Under the proposed regulations, all offerors and shippers would be required to implement a sampling and testing program for mined gases and liquids extracted from the earth (e.g., crude oil) to ensure their hazards are understood and accounted for in packaging and emergency preparedness. Offerors would be required to maintain documentation of the sampling and testing program, review their program annually, and make program documentation available to DOT upon request. The program would include:

  • Frequency of sampling to understand material variability;
  • Sampling of different points along the supply chain to understand changes during transportation;
  • Sampling methods that ensure samples representative of entire mixtures, as packaged;
  • Testing methods to ensure better analysis, classification, and characterization of materials;
  • Statistical justifications for sample frequencies;
  • Duplicate samples for quality assurance; and
  • Criteria for modifying sampling and testing programs.

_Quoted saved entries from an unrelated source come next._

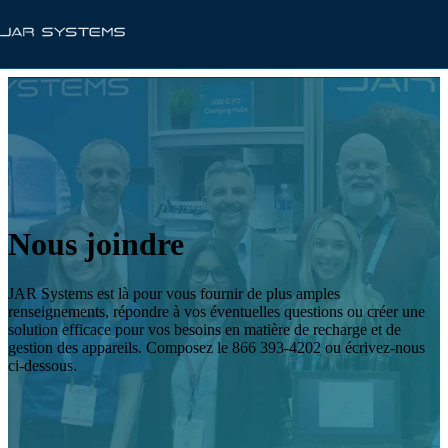
Nous joindre
JAR Systems est là pour vous fournir de plus amples
renseignements, répondre à vos éventuelles questions ou créer une
solution efficace pour vos besoins en matière de recharge et de
gestion des appareils. Composez le 866 393-4202 ou écrivez-nous
ci-dessous.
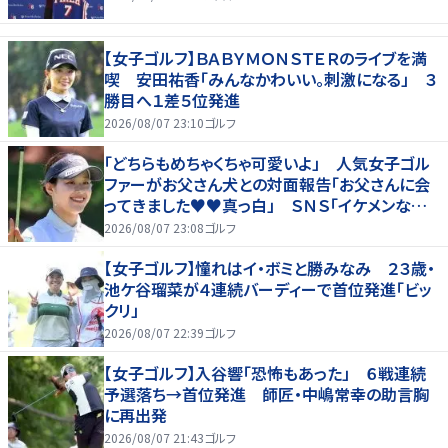
【女子ゴルフ】ＢＡＢＹＭＯＮＳＴＥＲのライブを満
喫 安田祐香「みんなかわいい。刺激になる」 ３
勝目へ１差５位発進
2026/08/07 23:10
ゴルフ
「どちらもめちゃくちゃ可愛いよ」 人気女子ゴル
ファーがお父さん犬との対面報告「お父さんに会
ってきました♥♥真っ白」 ＳＮＳ「イケメンなお
父さん」「白戸家入りするんですか？」
2026/08/07 23:08
ゴルフ
【女子ゴルフ】憧れはイ・ボミと勝みなみ ２３歳・
池ケ谷瑠菜が４連続バーディーで首位発進「ビッ
クリ」
2026/08/07 22:39
ゴルフ
【女子ゴルフ】入谷響「恐怖もあった」 ６戦連続
予選落ち→首位発進 師匠・中嶋常幸の助言胸
に再出発
2026/08/07 21:43
ゴルフ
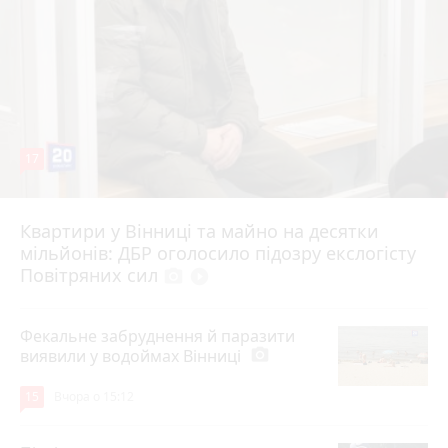
17
Квартири у Вінниці та майно на десятки
6 серпня 2026 р.
мільйонів: ДБР оголосило підозру екслогісту
Повітряних сил
photo_camera
play_circle_filled
Фекальне забруднення й паразити
виявили у водоймах Вінниці
photo_camera
15
Вчора о 15:12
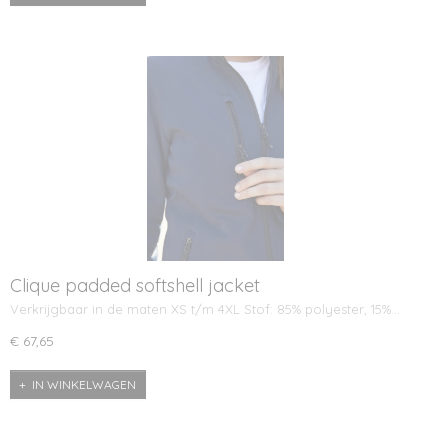
Clique padded softshell jacket
Verkrijgbaar in de maten XS t/m 4XL Stof: 85% polyester, 15%…
€ 67,65
IN WINKELWAGEN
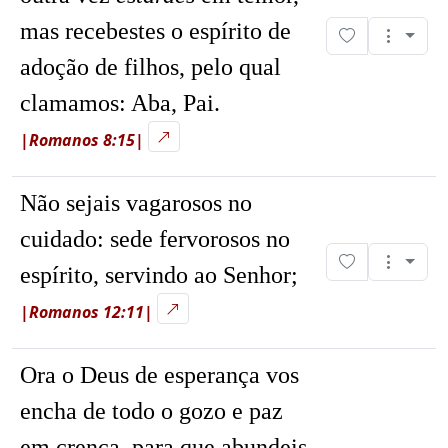
mas recebestes o espírito de
adoção de filhos, pelo qual
clamamos: Aba, Pai.
|Romanos 8:15|
Não sejais vagarosos no
cuidado: sede fervorosos no
espírito, servindo ao Senhor;
|Romanos 12:11|
Ora o Deus de esperança vos
encha de todo o gozo e paz
em crença, para que abundeis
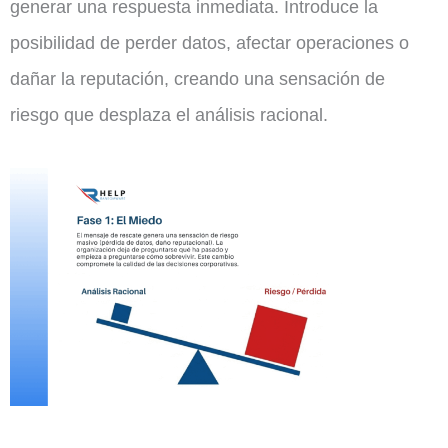
generar una respuesta inmediata. Introduce la
posibilidad de perder datos, afectar operaciones o
dañar la reputación, creando una sensación de
riesgo que desplaza el análisis racional.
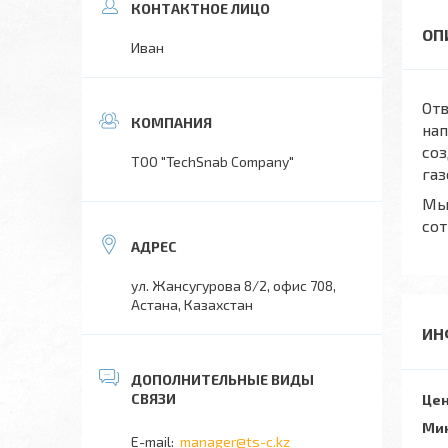
Иван
Отв
нап
соз
TOO "TechSnab Company"
газ
Мы 
сот
ул. Жансугурова 8/2, офис 708,
Астана, Казахстан
ИН
Цен
Мин
manager@ts-c.kz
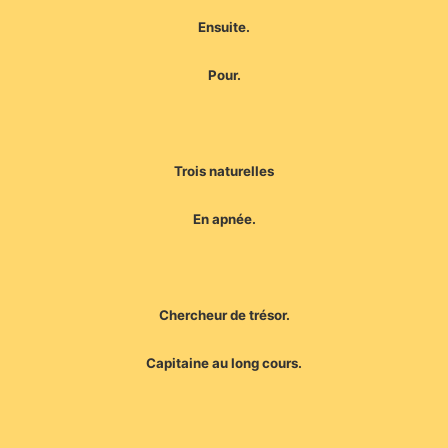
Ensuite.
Pour.
Trois naturelles
En apnée.
Chercheur de trésor.
Capitaine au long cours.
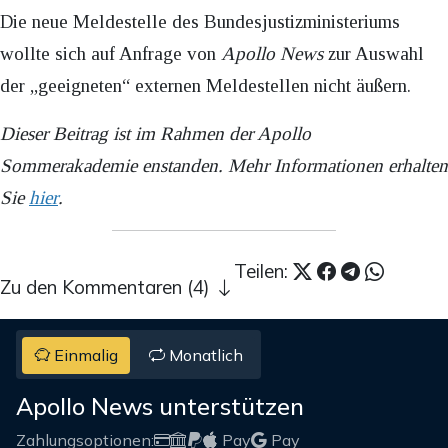
Die neue Meldestelle des Bundesjustizministeriums
wollte sich auf Anfrage von
Apollo News
zur Auswahl
der „geeigneten“ externen Meldestellen nicht äußern.
Dieser Beitrag ist im Rahmen der Apollo
Sommerakademie enstanden. Mehr Informationen erhalten
Sie
hier
.
Teilen:
Zu den Kommentaren (4)
Einmalig
Monatlich
Apollo News unterstützen
Zahlungsoptionen:
Pay
Pay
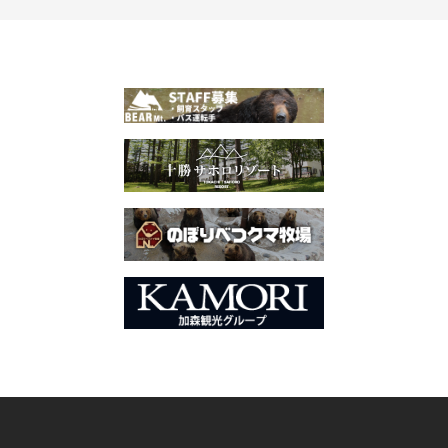
ナ
ビ
ゲ
ー
シ
ョ
ン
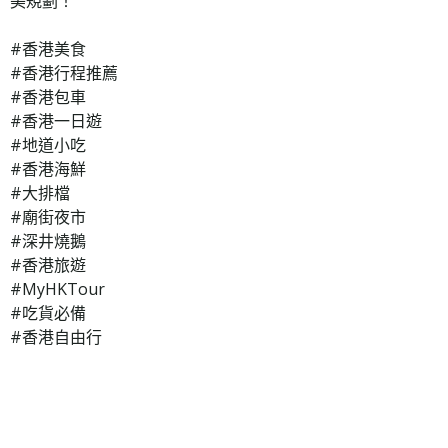
美規劃！
#香港美食
#香港行程推薦
#香港包車
#香港一日遊
#地道小吃
#香港海鮮
#大排檔
#廟街夜市
#深井燒鵝
#香港旅遊
#MyHKTour
#吃貨必備
#香港自由行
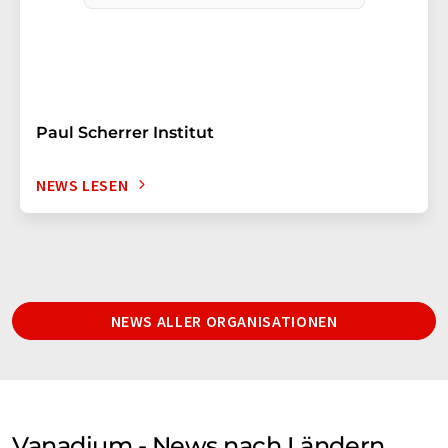
Paul Scherrer Institut
NEWS LESEN
NEWS ALLER ORGANISATIONEN
Vanadium - News nach Ländern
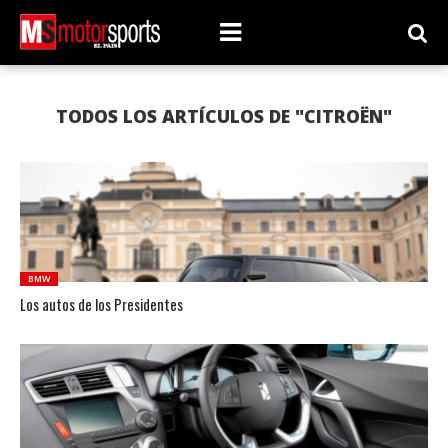
TODOS LOS ARTÍCULOS DE "CITROËN"
BMW
Los autos de los Presidentes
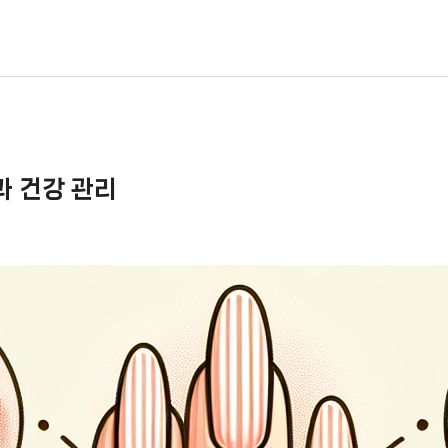
과 건강 관리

Additional Operational Requirements for High-Hazard Flammable Trains

The proposed regulations would impose additional requirements for high-hazard flammable trains (HHFTs), defined by the NPRM as trains carrying 20 or more tank carloads of a Class 3 flammable liquid. Specifically, all HHFT units constructed after October 1, 2015 must comply with DOT-117 tank car design requirements for tank cars, such as inclusion of thermal protection systems and tank car plate thickness requirements. The rule would phase out DOT-111 tank cars, the oldest tank cars in use, on the following schedule:

HHFT Class 3 Flammable Liquid Packing Group DOT-111 Not Authorized After
I October 1, 2017
II October 1, 2018
III October 1, 2020

Along with changes to tank car design specifications, operators of HHFTs would have to implement the following requirements:

  • Use of Risk Assessment in Route Selection: The proposed rule would apply rail routing requirements currently required of trains carrying certain volumes of Toxic-by-Inhalation (TIH) Chemicals, and other highly hazardous materials to HHFTs. Carriers would be required to apply 27 safety and security factors, including population density along routes, emergency response capability along the route, among others, in selecting a route for HHFTs.
  • Notification to SERCs: The rule would make permanent a May 2014 DOT emergency order requiring HHFTs carrying more than one million gallons of Bakken crude oil to notify State Emergency Response Commissions (SERCs) and other appropriate state officials about the operation of such trains through their states. Carriers would be required to report such information within 30 days of the effective date of the rule and to maintain documentation of notifications that could be made available to the Federal Railroad Administration (FRA) upon request.
  • Speed Limits and Enhanced Braking Requirements: HHFTs would be limited to 50 mph in all areas. PHMSA seeks comments on whether HHFTs that do not meet design specifications should be subject to 40 mph speed limit options in certain areas. The proposed regulations also would require HHFTs to be equipped with alternative brake propagation systems as an added safety precaution.

Other DOT Actions

Along with the NPRM, DOT issued a companion ANPRM seeking comment on the application of oil spill response planning to the shipment of flammable liquids as well as an Operation Safe Delivery Update report containing data collected from its staff and the FRA from August 2013 to May 2014. This report concludes that Bakken crude oil is more volatile and flammable compared to other crude oils. In a press release, DOT claims that it will continue to monitor the data through the fall of 2014.